> **TASK OBJECTIVE**: Report back the lines in this listing that carry the string "Zinc".

> **DATA FOR REVIEW**:

--- START ---

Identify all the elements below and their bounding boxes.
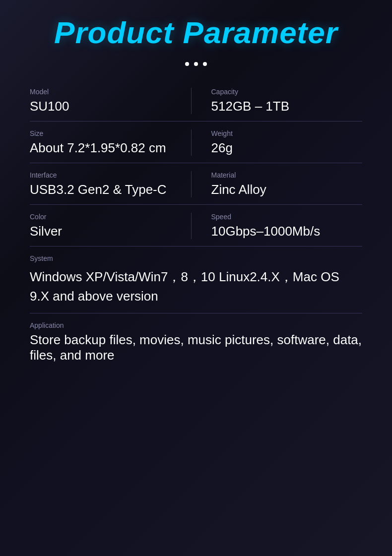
spec-speed: Speed 10Gbps–1000Mb/s <box>192 213 363 239</box>
model-value: SU100 <box>30 99 181 114</box>
dots-container <box>30 62 362 66</box>
model-label: Model <box>30 88 181 96</box>
page-container: Product Parameter Model SU100 Capacity 5… <box>0 0 392 556</box>
size-label: Size <box>30 129 181 137</box>
size-value: About 7.2*1.95*0.82 cm <box>30 140 181 156</box>
spec-interface: Interface USB3.2 Gen2 & Type-C <box>30 171 192 197</box>
spec-color: Color Silver <box>30 213 192 239</box>
application-label: Application <box>30 321 362 329</box>
application-value: Store backup files, movies, music pictur… <box>30 332 362 363</box>
weight-value: 26g <box>211 140 363 156</box>
spec-weight: Weight 26g <box>192 129 363 156</box>
color-label: Color <box>30 213 181 221</box>
spec-row-application: Application Store backup files, movies, … <box>30 313 362 370</box>
capacity-value: 512GB – 1TB <box>211 99 363 114</box>
system-value: Windows XP/Vista/Win7，8，10 Linux2.4.X，Ma… <box>30 267 362 306</box>
spec-model: Model SU100 <box>30 88 192 114</box>
dot-1 <box>185 62 189 66</box>
spec-row-color-speed: Color Silver Speed 10Gbps–1000Mb/s <box>30 205 362 247</box>
spec-size: Size About 7.2*1.95*0.82 cm <box>30 129 192 156</box>
system-label: System <box>30 254 362 262</box>
color-value: Silver <box>30 224 181 239</box>
dot-2 <box>194 62 198 66</box>
spec-capacity: Capacity 512GB – 1TB <box>192 88 363 114</box>
capacity-label: Capacity <box>211 88 363 96</box>
spec-row-model-capacity: Model SU100 Capacity 512GB – 1TB <box>30 80 362 122</box>
interface-label: Interface <box>30 171 181 179</box>
dot-3 <box>203 62 207 66</box>
speed-value: 10Gbps–1000Mb/s <box>211 224 363 239</box>
speed-label: Speed <box>211 213 363 221</box>
spec-row-system: System Windows XP/Vista/Win7，8，10 Linux2… <box>30 247 362 313</box>
material-value: Zinc Alloy <box>211 182 363 197</box>
spec-material: Material Zinc Alloy <box>192 171 363 197</box>
spec-row-interface-material: Interface USB3.2 Gen2 & Type-C Material … <box>30 163 362 205</box>
weight-label: Weight <box>211 129 363 137</box>
spec-row-size-weight: Size About 7.2*1.95*0.82 cm Weight 26g <box>30 122 362 163</box>
material-label: Material <box>211 171 363 179</box>
page-title: Product Parameter <box>30 15 362 50</box>
interface-value: USB3.2 Gen2 & Type-C <box>30 182 181 197</box>
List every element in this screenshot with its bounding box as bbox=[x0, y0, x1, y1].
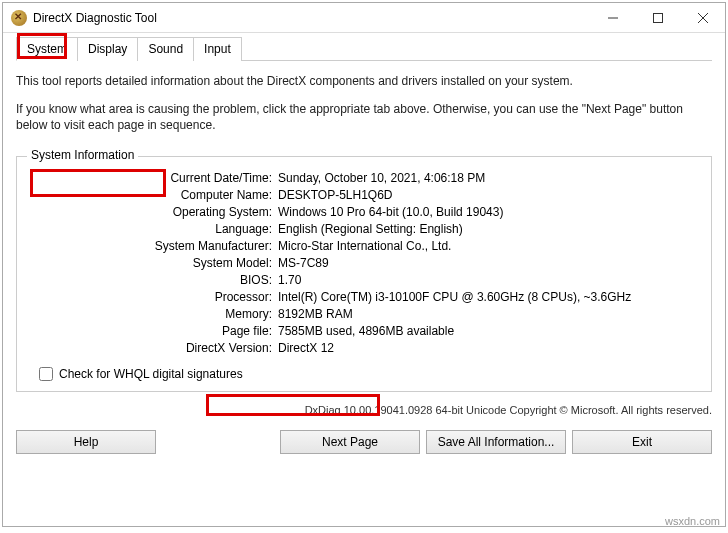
next-page-button[interactable]: Next Page bbox=[280, 430, 420, 454]
value-computer-name: DESKTOP-5LH1Q6D bbox=[278, 188, 695, 202]
window-controls bbox=[590, 3, 725, 32]
maximize-button[interactable] bbox=[635, 3, 680, 32]
footer-text: DxDiag 10.00.19041.0928 64-bit Unicode C… bbox=[16, 404, 712, 416]
intro-para-1: This tool reports detailed information a… bbox=[16, 73, 712, 89]
svg-rect-1 bbox=[653, 13, 662, 22]
spacer bbox=[162, 430, 274, 454]
tab-system[interactable]: System bbox=[16, 37, 78, 61]
value-model: MS-7C89 bbox=[278, 256, 695, 270]
label-bios: BIOS: bbox=[33, 273, 278, 287]
label-memory: Memory: bbox=[33, 307, 278, 321]
label-date: Current Date/Time: bbox=[33, 171, 278, 185]
value-page-file: 7585MB used, 4896MB available bbox=[278, 324, 695, 338]
value-date: Sunday, October 10, 2021, 4:06:18 PM bbox=[278, 171, 695, 185]
tab-strip: System Display Sound Input bbox=[16, 36, 712, 60]
save-all-button[interactable]: Save All Information... bbox=[426, 430, 566, 454]
exit-button[interactable]: Exit bbox=[572, 430, 712, 454]
help-button[interactable]: Help bbox=[16, 430, 156, 454]
whql-row: Check for WHQL digital signatures bbox=[39, 367, 695, 381]
label-page-file: Page file: bbox=[33, 324, 278, 338]
tab-display[interactable]: Display bbox=[77, 37, 138, 61]
info-grid: Current Date/Time:Sunday, October 10, 20… bbox=[33, 171, 695, 355]
button-row: Help Next Page Save All Information... E… bbox=[16, 430, 712, 454]
tab-input[interactable]: Input bbox=[193, 37, 242, 61]
content-area: System Display Sound Input This tool rep… bbox=[3, 33, 725, 526]
tab-sound[interactable]: Sound bbox=[137, 37, 194, 61]
value-memory: 8192MB RAM bbox=[278, 307, 695, 321]
value-directx-version: DirectX 12 bbox=[278, 341, 695, 355]
titlebar: DirectX Diagnostic Tool bbox=[3, 3, 725, 33]
intro-para-2: If you know what area is causing the pro… bbox=[16, 101, 712, 133]
group-title: System Information bbox=[27, 148, 138, 162]
value-processor: Intel(R) Core(TM) i3-10100F CPU @ 3.60GH… bbox=[278, 290, 695, 304]
minimize-button[interactable] bbox=[590, 3, 635, 32]
value-manufacturer: Micro-Star International Co., Ltd. bbox=[278, 239, 695, 253]
watermark: wsxdn.com bbox=[665, 515, 720, 527]
whql-label: Check for WHQL digital signatures bbox=[59, 367, 243, 381]
app-icon bbox=[11, 10, 27, 26]
label-computer-name: Computer Name: bbox=[33, 188, 278, 202]
value-language: English (Regional Setting: English) bbox=[278, 222, 695, 236]
label-manufacturer: System Manufacturer: bbox=[33, 239, 278, 253]
label-os: Operating System: bbox=[33, 205, 278, 219]
main-window: DirectX Diagnostic Tool System Display S… bbox=[2, 2, 726, 527]
value-os: Windows 10 Pro 64-bit (10.0, Build 19043… bbox=[278, 205, 695, 219]
window-title: DirectX Diagnostic Tool bbox=[33, 11, 590, 25]
label-directx-version: DirectX Version: bbox=[33, 341, 278, 355]
close-button[interactable] bbox=[680, 3, 725, 32]
system-information-group: System Information Current Date/Time:Sun… bbox=[16, 156, 712, 392]
label-processor: Processor: bbox=[33, 290, 278, 304]
whql-checkbox[interactable] bbox=[39, 367, 53, 381]
value-bios: 1.70 bbox=[278, 273, 695, 287]
label-model: System Model: bbox=[33, 256, 278, 270]
label-language: Language: bbox=[33, 222, 278, 236]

--- END ---

> **WRITTEN ANSWER**:
material-value: Zinc Alloy <box>211 182 363 197</box>
spec-material: Material Zinc Alloy <box>192 171 363 197</box>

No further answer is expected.